» Task
Wherever "sind" appears in a line of the listing, that line should be returned.

» Raw data
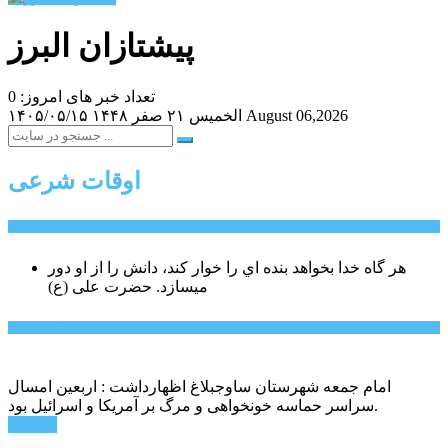
پیشتازان البرز
تعداد خبر های امروز: 0
August 06,2026
الخميس ۲۱ صفر ۱۴۴۸
۱۴۰۵/۰۵/۱۵
اوقات شرعی
سخن روز
هر گاه خدا بخواهد بنده اي را خوار كند، دانش را از او دور
میسازد.
حضرت علی (ع)
آخرین اخبار:
امام جمعه شهرستان ساوجبلاغ اظهارداشت : اربعین امسال
سراسر حماسه خونخواهی و مرگ بر آمریکا و اسرائیل بود.
ادامه ...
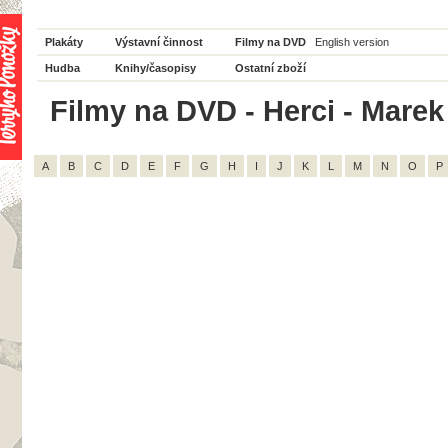
Plakáty
Výstavní činnost
Filmy na DVD
English version
Hudba
Knihy/časopisy
Ostatní zboží
Filmy na DVD - Herci - Marek
A
B
C
D
E
F
G
H
I
J
K
L
M
N
O
P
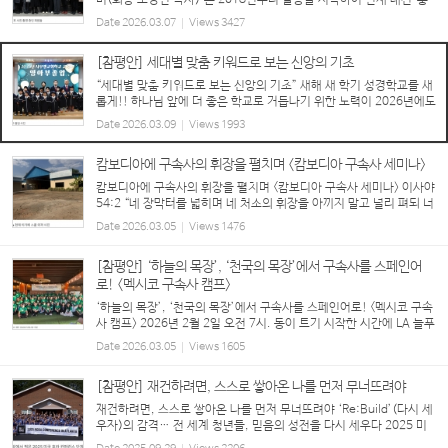
미(회장 조영진 목사)’는 2018년부터 활동을 시작하여 현재 대전·충
청권을 중심으로 다양한 교단과 교회 배경을 가진 80여 명의 목회자,
Date
2026.03.07
Views
3427
신학생, 평신도 리더, 성도들이 참여하...
[참평안] 세대별 맞춤 키워드로 보는 신앙의 기초
“세대별 맞춤 키워드로 보는 신앙의 기초” 새해 새 학기 성경학교를 새
롭게!! 하나님 앞에 더 좋은 학교로 거듭나기 위한 노력이 2026년에도
각급 성경학교별로 진행되고 있는 가운데, 이번 호는 영아부, 유치부,
Date
2026.03.09
Views
1993
유년부의 운영 방향과 비전을 소개한다. ...
캄보디아에 구속사의 휘장을 펼치며 <캄보디아 구속사 세미나>
캄보디아에 구속사의 휘장을 펼치며 <캄보디아 구속사 세미나> 이사야
54:2 “네 장막터를 넓히며 네 처소의 휘장을 아끼지 말고 널리 펴되 너
의 줄을 길게 하며 너의 말뚝을 견고히 할지어다” “거기 가도 괜찮아
Date
2026.03.05
Views
1476
요?” “너무 위험한 거 아니에요?” “무사...
[참평안] ‘하늘의 목장’, ‘천국의 목장’에서 구속사를 스페인어
로! <멕시코 구속사 캠프>
‘하늘의 목장’, ‘천국의 목장’에서 구속사를 스페인어로! <멕시코 구속
사 캠프> 2026년 2월 2일 오전 7시. 동이 트기 시작한 시간에 LA 늘푸
른동산 교회에서는 멕시코 구속사 캠프의 강사들과 봉사자들이 쏟아질
Date
2026.03.05
Views
1605
듯한 짐을 교회 밴에 싣고 출발...
[참평안] 재건하려면, 스스로 쌓아온 나를 먼저 무너뜨려야
재건하려면, 스스로 쌓아온 나를 먼저 무너뜨려야 ‘Re:Build’(다시 세
우자)의 감격… 전 세계 청년들, 믿음의 성전을 다시 세우다 2025 미
국 호라 컨퍼런스, 애틀랜타에서 뜨거운 은혜로 마무리 2025년 7월 2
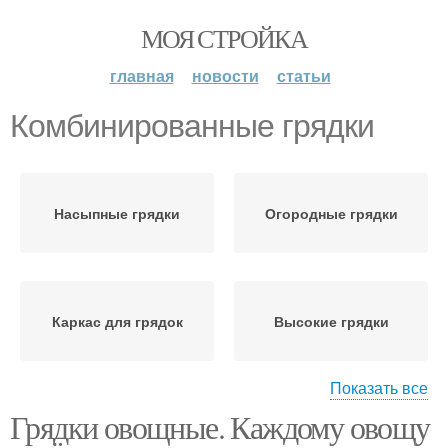
МОЯ СТРОЙКА
главная
новости
статьи
Комбинированные грядки
Насыпные грядки
Огородные грядки
Каркас для грядок
Высокие грядки
Показать все
Грядки овощные. Каждому овощу
Квадратные грядки
Овощные грядки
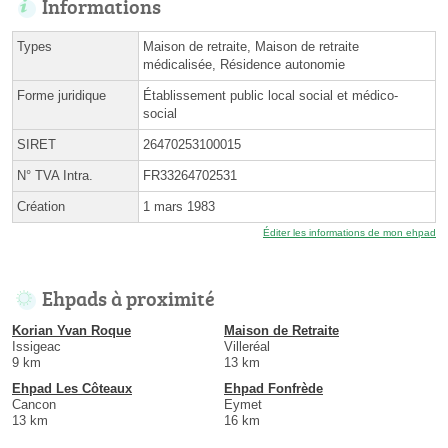
Informations
Types
Maison de retraite, Maison de retraite
médicalisée, Résidence autonomie
Forme juridique
Établissement public local social et médico-
social
SIRET
26470253100015
N° TVA Intra.
FR33264702531
Création
1 mars 1983
Éditer les informations de mon ehpad
Ehpads à proximité
Korian Yvan Roque
Maison de Retraite
Issigeac
Villeréal
9 km
13 km
Ehpad Les Côteaux
Ehpad Fonfrède
Cancon
Eymet
13 km
16 km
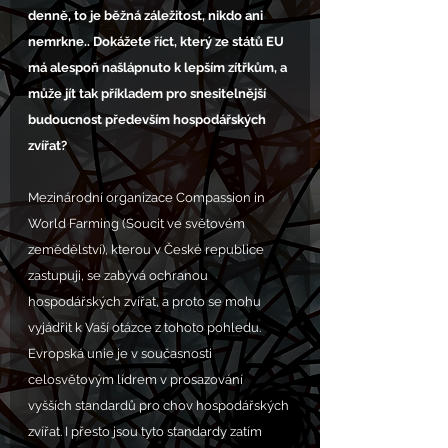
denně, to je běžná záležitost, nikdo ani 
nemrkne.. Dokážete říct, který ze států EU 
má alespoň našlápnuto k lepším zítřkům, a 
může jít tak příkladem pro snesitelnější 
budoucnost především hospodářských 
zvířat?
Mezinárodní organizace Compassion in 
World Farming (Soucit ve světovém 
zemědělství), kterou v České republice 
zastupuji, se zabývá ochranou 
hospodářských zvířat, a proto se mohu 
vyjádřit k Vaší otázce z tohoto pohledu. 
Evropská unie je v současnosti 
celosvětovým lídrem v prosazování 
vyšších standardů pro chov hospodářských 
zvířat. I přesto jsou tyto standardy zatím 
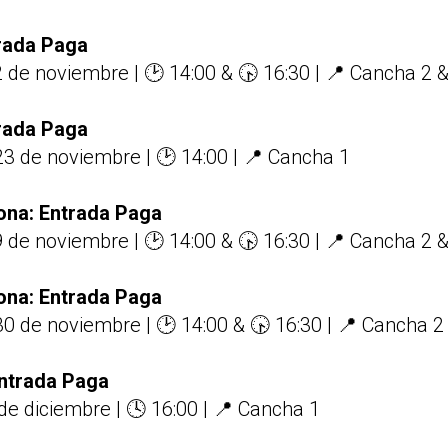
trada Paga
 de noviembre | 🕑 14:00 & 🕟 16:30 | 📍 Cancha 2 
trada Paga
3 de noviembre | 🕑 14:00 | 📍 Cancha 1
ona: Entrada Paga
 de noviembre | 🕑 14:00 & 🕟 16:30 | 📍 Cancha 2 
ona: Entrada Paga
0 de noviembre | 🕑 14:00 & 🕟 16:30 | 📍 Cancha 2
Entrada Paga
e diciembre | 🕓 16:00 | 📍 Cancha 1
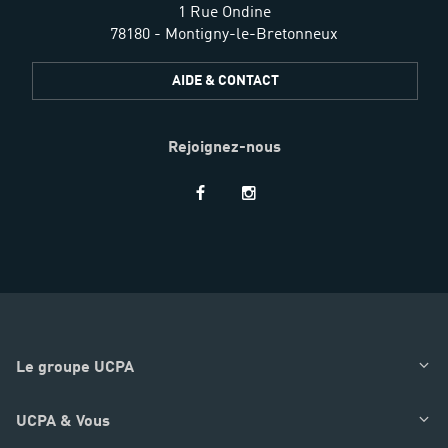
1 Rue Ondine
78180 - Montigny-le-Bretonneux
AIDE & CONTACT
Rejoignez-nous
Restez
informés
Le groupe UCPA
UCPA & Vous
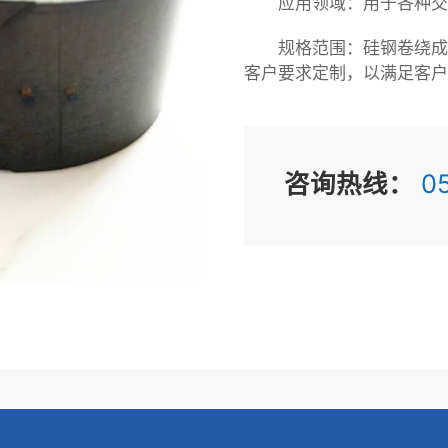
应用领域：用于各种交
规格范围：硅钢卷绕成
客户要求定制，以满足客
咨询热线：
05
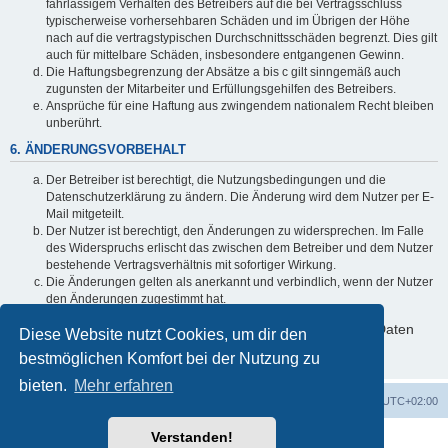
fahrlässigem Verhalten des Betreibers auf die bei Vertragsschluss
typischerweise vorhersehbaren Schäden und im Übrigen der Höhe
nach auf die vertragstypischen Durchschnittsschäden begrenzt. Dies gilt
auch für mittelbare Schäden, insbesondere entgangenen Gewinn.
Die Haftungsbegrenzung der Absätze a bis c gilt sinngemäß auch
zugunsten der Mitarbeiter und Erfüllungsgehilfen des Betreibers.
Ansprüche für eine Haftung aus zwingendem nationalem Recht bleiben
unberührt.
6. ÄNDERUNGSVORBEHALT
Der Betreiber ist berechtigt, die Nutzungsbedingungen und die
Datenschutzerklärung zu ändern. Die Änderung wird dem Nutzer per E-
Mail mitgeteilt.
Der Nutzer ist berechtigt, den Änderungen zu widersprechen. Im Falle
des Widerspruchs erlischt das zwischen dem Betreiber und dem Nutzer
bestehende Vertragsverhältnis mit sofortiger Wirkung.
Die Änderungen gelten als anerkannt und verbindlich, wenn der Nutzer
den Änderungen zugestimmt hat.
Informationen über den Umgang mit deinen persönlichen Daten
Diese Website nutzt Cookies, um dir den
sind in der Datenschutzerklärung enthalten.
bestmöglichen Komfort bei der Nutzung zu
bieten.
Mehr erfahren
Foren-Übersicht
Alle Zeiten sind
UTC+02:00
Verstanden!
Powered by
phpBB
® Forum Software © phpBB Limited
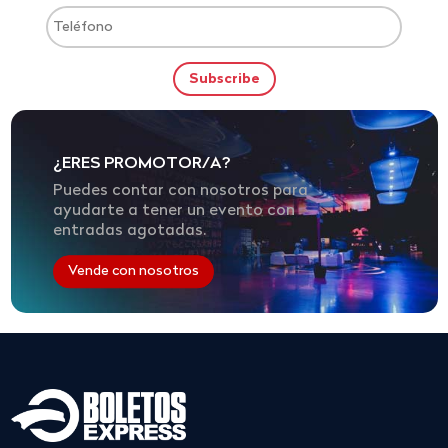
¿ERES PROMOTOR/A?
Puedes contar con nosotros para
ayudarte a tener un evento con
entradas agotadas.
Vende con nosotros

» Result of this task
sind in der Datenschutzerklärung enthalten.
Alle Zeiten sind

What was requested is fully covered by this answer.